After a brief honeymoon of public support, affirmative action was met with a powerful backlash, and the policy has been under attack ever since. Decades of lawsuits and legislation have chipped away at the use of racial preferences. And now, in a 6-to-3 decision, the Supreme Court has consigned them to the grave.
The intensity and duration of the attack are sad confirmation that many Americans remain unwilling to reckon with the barbarity of our racial history. Every period of progress for Black people has been met with a racial backlash. In response to Reconstruction, Southern white people developed an entirely new and mythical history of slavery, the Civil War and ultimately Reconstruction. More than a century later, this insistence on denying history lives on. Witness the laws in a growing number of conservative states that prohibit teaching the truth about racial oppression, with dismissal and possibly even jail for teachers who dare to defy them.

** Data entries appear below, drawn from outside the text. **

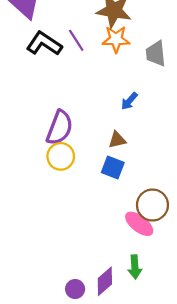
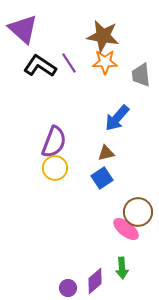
blue arrow: (129, 101) -> (117, 118), size x1.6
blue square: (113, 167) -> (102, 178), turned 35

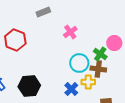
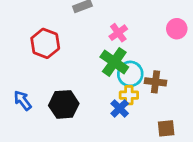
pink circle: (114, 43) -> (177, 29), moved
green cross: (100, 54) -> (114, 62), moved, size x1.5
yellow cross: (88, 82) -> (129, 95), moved

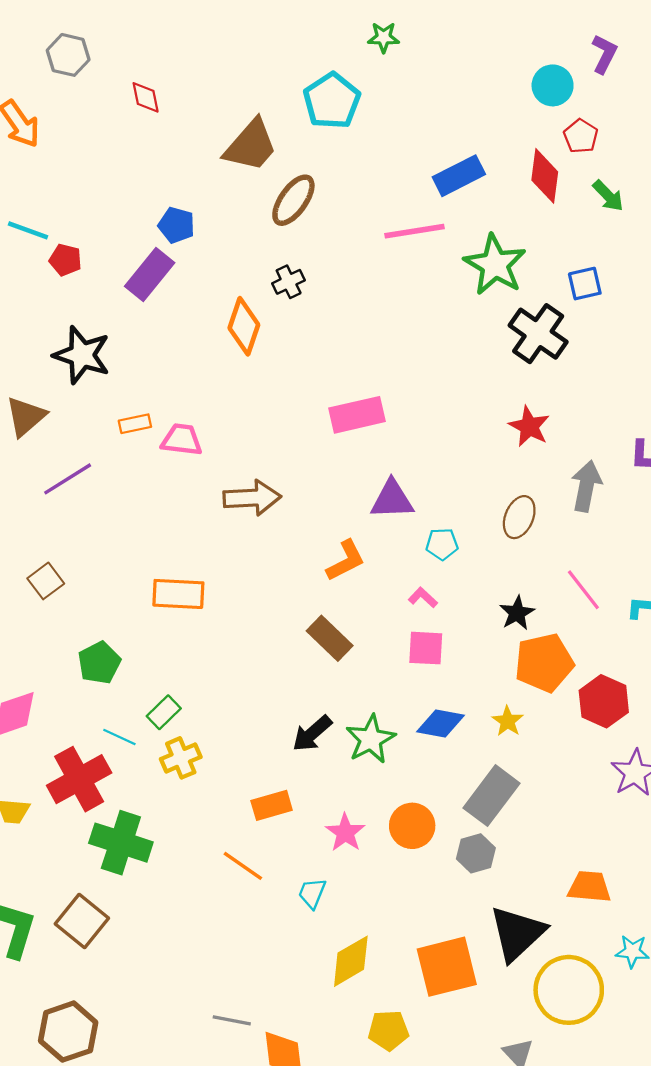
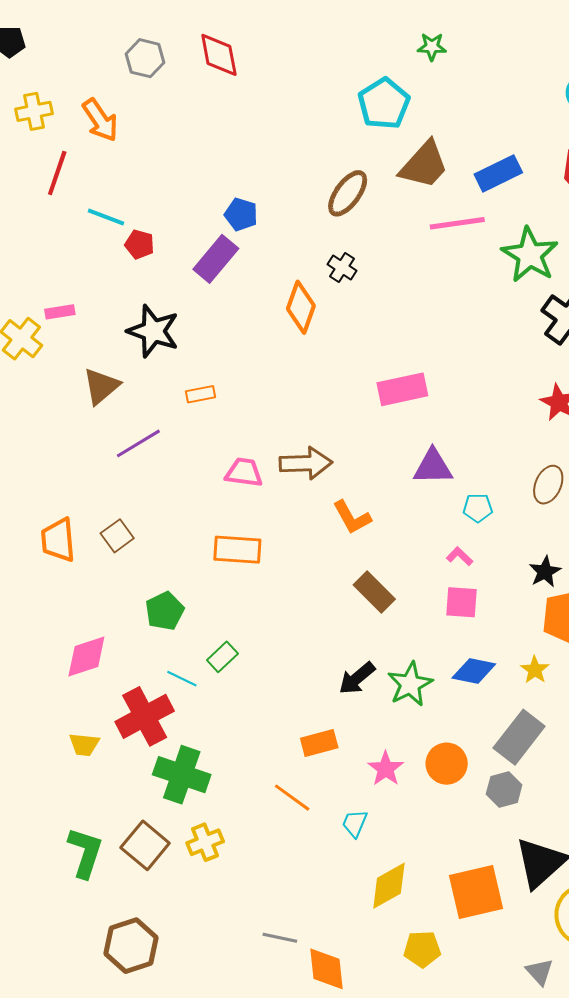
red diamond: (146, 97) -> (219, 55), moved, size x1.5
brown trapezoid: (251, 145) -> (424, 165), moved
black cross: (289, 282) -> (342, 267), turned -32
pink trapezoid: (182, 440) -> (244, 472), moved
orange L-shape: (346, 561) -> (352, 517), moved, turned 87
yellow cross: (181, 758) -> (205, 842), moved

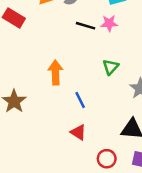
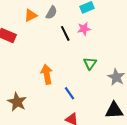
black line: (86, 26) -> (65, 33), turned 56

Affirmative action was at best a modest form of recompense for centuries of exploitation and exclusion — far short of the reparations favored by more than three in four Black Americans. But it produced important gains: greater Black representation in elite colleges and professional schools, a growing African American middle class and more members of minorities in positions of leadership in key institutions. Affirmative action’s elimination is a monumental setback for racial justice. It will most likely lead to a substantial decline in racial and ethnic diversity at our leading colleges and universities and over time will narrow the pipeline that has led to a more diverse — and representative — leadership class.
Almost immediately, it was the reparative element of affirmative action that provoked the most passionate opposition. As early as 1970, a leading policy journal, The Public Interest, ran an article denouncing what critics said were quotas at Yale Law School. The following year, The New York Times published an opinion essay by the eminent philosopher Sidney Hook claiming that the federal government was pressuring institutions of higher education to discriminate against qualified applicants. By 1972, the charge of reverse bias was published in The Wall Street Journal and elsewhere and then fully elaborated in Nathan Glazer’s influential book, “Affirmative Discrimination.”